那天,谁也不知道东路和那洋人聊了什么,军方有意窃听,也没弄到什么有用的线索。
东路和那洋人一直用洋文交流,他们的对话内容和叙旧差不多,等那洋人出去之后,直接去找了长南最高领导者,他不是去商量求情,而是去质问,问军方为何对东路下此狠手,又问东路犯了什么事儿要被处决。
军方给出答复,洋人不依,到最后把东路抬到地方,脸对脸的质问。
东路做事就和他的身份一样,滴水不漏,唐仕勉能查出他和那茶楼有关系,也知道他盯着苏家,却没有更直接的证据指明,不止是东路,其他人也是,没有证据,也没有人脏并获,军方能拿出的说法无非就是他们和苏锦和的关系匪浅,再就是去了那几个古图上的地方。
古图的事情军方不敢透露,他们只是说东路和他们要缉拿的要犯在一起,东路很无辜的说,自己只是恰巧去沥江游玩,却莫名其妙的被当兵的抓了,还给他严刑拷打,非要让他承认些事情,他不说,就要枪决他。
军方问他,那为何他会和苏锦和在一起。
东路环顾四周,在担架上扫过一干长官,他道,怎么没见着那个唐长官
没人应答。
东赔笑,就因为我认识苏锦和又恰巧和去了同一个地方就要治他罪,怎么他出门之前还得问问苏锦和去哪里,你们要是觉着这人有问题,早不抓了现在留着坑人做什么还有那唐长官呢既然是要对质就把人叫出来,让他说清楚那天到底怎么个情况又为什么抓他。

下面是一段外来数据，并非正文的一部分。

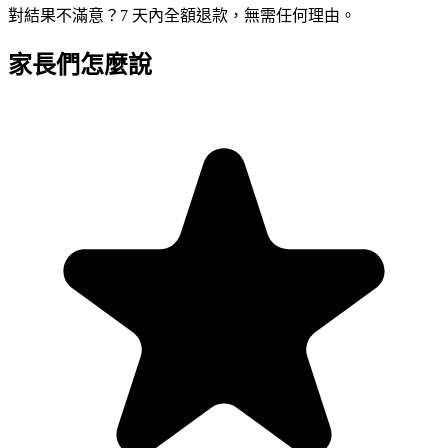
對結果不滿意？7 天內全額退款，無需任何理由。
家長們怎麼說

唐仕勉死无对证,军方没在这上面纠缠,于是换了个人又问,苏老爷的五姨太是怎么回事,他们明明毫无关系,为何他会成为那女人的了儿子,嫁入苏家,而现下那女人又在哪里。
东路听了只是笑,他说他自小与父母失散,养父后来找到他亲生父母,才回去没几天就家破人亡,他稀里糊涂的就成了苏家的儿子,他待了两年,受尽白眼,于是毅然离开苏家,回到养父身边。
他还说,要不是苏老爷答应他娘送他去留洋,可能他这辈子都离不开苏府了,机缘巧合,只能说他东路少爷命好。
至于那女人现在在哪,东路还想问他们呢,一个打小就舍弃他而后又嫁给仇人的人,他东路应该记得
东路句句有理,说的人无从辩解,他很清楚他们没有实质上的证据,所以他怎么说都行,只要自己不乱就没问题。
再说,他还有一个强大的帮手。
对质一通,也没弄出个所以然来,双方僵持不下,最后那洋人将一系列的手续拿出,一张一张的摆在这些高官面前,他只用了一个理由,让所有人都闭嘴了。
东路是美籍。
他的血统来自东方,但他却是实打实的美国人,所以,那洋人问他们,你们是打算动我们的人了
他还用了句中文说,欲加之罪,何患无辞,既然他们执意认为东路有罪,那他不介意与他们对薄公堂,人他们所以处置,但不给个明明白白的说法他不会干。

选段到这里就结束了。